= Índice Metropolitano de la Calidad del Aire =

The Índice Metropolitano de la Calidad del Aire or IMECA, in English meaning the Metropolitan Index of Air Quality, is the reference value system for the levels of air pollution in the Mexico City Metropolitan Area, within the Valley of Mexico.

It is a real-time monitoring of the concentrations of several pollutants in the atmosphere of the Mexico City Metropolitan Area. It was established for the inhabitants of Mexico City and the Greater Mexico City area to know the real-time levels of air pollution in their urban environment.

==Calculation process==
The IMECA is calculated using the measurements of the quality of the air by SIMAT (Sistema de Monitoreo Atmosférico de la Ciudad de México). The IMECA is used to show the level of pollution and the level of risk that represents to the human health in the greater Mexico City and also the time of the measurements or the actions recommended for protection. The IMECA is calculated using the measurements of average times of the chemicals ozone (O_{3}), sulphur dioxide (SO_{2}), nitrogen dioxide (NO_{2}), carbon monoxide (CO), and particles lower than 10 micrometers (PM_{10}).

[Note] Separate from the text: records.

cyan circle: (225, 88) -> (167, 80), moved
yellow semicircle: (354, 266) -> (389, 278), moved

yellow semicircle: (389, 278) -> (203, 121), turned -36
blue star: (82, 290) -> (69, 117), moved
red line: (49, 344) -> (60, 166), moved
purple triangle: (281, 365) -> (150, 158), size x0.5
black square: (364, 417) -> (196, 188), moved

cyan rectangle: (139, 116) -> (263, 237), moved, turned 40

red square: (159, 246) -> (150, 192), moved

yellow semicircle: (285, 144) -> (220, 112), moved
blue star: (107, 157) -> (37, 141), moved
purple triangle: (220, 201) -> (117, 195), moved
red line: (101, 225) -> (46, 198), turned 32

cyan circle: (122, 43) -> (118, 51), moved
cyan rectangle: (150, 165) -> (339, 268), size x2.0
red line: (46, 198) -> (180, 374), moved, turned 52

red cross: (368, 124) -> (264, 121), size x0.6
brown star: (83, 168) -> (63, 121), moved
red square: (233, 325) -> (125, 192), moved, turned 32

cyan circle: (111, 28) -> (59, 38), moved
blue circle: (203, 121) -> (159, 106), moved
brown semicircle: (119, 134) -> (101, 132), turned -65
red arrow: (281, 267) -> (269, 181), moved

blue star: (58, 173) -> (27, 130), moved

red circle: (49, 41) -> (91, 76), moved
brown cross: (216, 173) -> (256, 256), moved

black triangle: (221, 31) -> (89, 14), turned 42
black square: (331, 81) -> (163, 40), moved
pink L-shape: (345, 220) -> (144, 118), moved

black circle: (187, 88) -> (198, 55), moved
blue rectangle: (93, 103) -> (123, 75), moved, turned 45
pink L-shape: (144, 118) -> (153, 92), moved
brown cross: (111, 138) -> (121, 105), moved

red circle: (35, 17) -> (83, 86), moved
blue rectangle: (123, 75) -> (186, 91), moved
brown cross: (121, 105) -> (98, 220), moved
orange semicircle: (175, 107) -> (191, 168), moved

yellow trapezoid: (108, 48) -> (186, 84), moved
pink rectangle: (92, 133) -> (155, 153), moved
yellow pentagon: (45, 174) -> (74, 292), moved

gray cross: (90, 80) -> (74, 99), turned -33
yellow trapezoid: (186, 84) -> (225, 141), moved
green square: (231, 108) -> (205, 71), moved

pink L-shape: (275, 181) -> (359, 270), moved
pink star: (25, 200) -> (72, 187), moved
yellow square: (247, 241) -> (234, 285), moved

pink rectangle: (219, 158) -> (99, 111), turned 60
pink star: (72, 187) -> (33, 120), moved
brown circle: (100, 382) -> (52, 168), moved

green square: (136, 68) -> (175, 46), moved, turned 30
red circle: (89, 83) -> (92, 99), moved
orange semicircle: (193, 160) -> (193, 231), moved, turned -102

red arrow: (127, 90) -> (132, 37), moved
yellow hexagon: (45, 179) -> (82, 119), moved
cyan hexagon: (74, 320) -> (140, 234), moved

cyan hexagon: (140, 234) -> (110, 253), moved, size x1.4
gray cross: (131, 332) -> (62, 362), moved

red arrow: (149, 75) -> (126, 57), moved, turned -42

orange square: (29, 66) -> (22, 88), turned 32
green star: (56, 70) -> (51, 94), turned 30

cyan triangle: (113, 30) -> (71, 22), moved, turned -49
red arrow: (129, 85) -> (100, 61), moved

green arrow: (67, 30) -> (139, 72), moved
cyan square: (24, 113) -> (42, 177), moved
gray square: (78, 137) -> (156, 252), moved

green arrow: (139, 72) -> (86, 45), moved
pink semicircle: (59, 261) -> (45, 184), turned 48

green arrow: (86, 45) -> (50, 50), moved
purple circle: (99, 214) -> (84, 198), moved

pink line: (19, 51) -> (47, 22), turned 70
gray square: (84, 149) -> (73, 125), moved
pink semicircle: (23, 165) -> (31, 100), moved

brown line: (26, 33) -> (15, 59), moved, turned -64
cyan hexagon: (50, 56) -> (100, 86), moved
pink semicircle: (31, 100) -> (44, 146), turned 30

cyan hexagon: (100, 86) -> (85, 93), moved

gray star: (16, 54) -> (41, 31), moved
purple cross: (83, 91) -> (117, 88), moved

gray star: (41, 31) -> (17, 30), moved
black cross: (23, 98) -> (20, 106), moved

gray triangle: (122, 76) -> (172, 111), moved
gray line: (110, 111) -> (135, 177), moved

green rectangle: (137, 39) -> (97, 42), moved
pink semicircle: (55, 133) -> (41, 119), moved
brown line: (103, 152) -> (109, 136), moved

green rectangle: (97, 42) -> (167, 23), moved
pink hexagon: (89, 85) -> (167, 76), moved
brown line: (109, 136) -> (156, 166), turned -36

The IMECA is published each hour for the population of the Mexico City Metropolitan Area, which includes the municipalities of Mexico City and of the State of México.

==Categories==
To report the quality of the air, the IMECA uses 5 index categories:

- Buena (good) — when the index is between 0 and 50 imecas. The quality of air is considered satisfactory and the air pollution poses minimal or no health risks.
- Regular (regular) — when the index is between 51 and 100 imecas. The quality of air is acceptable, however some contaminants could have moderate health effects for a small fraction of the population that has high sensitivity to some contaminants.
- Mala (bad) — when the index is between 101 and 150. In this value, some sensitive groups can have health effects. Some people can experience minor symptoms, including people with breathing or heart problems, children and old people. At this stage, there is no significant risk for the general public.
- Muy mala (very bad) — when the index is between 151 and 200. In this situation everybody can experience negative health effects. Members of sensitive groups can present serious issues. This interval activates the phases precontingencia (precontingency) and contingencia fase I (1st contingency phase) of the Programa de Contingencias Ambientales Atmosféricas(PCAA) del Valle de México (Atmospheric Environmental Contingencies Program of Mexico City).
- Extremadamente mala (extremely bad) — when the index is more than 201. In this condition the general population may experience very serious symptoms and health effects.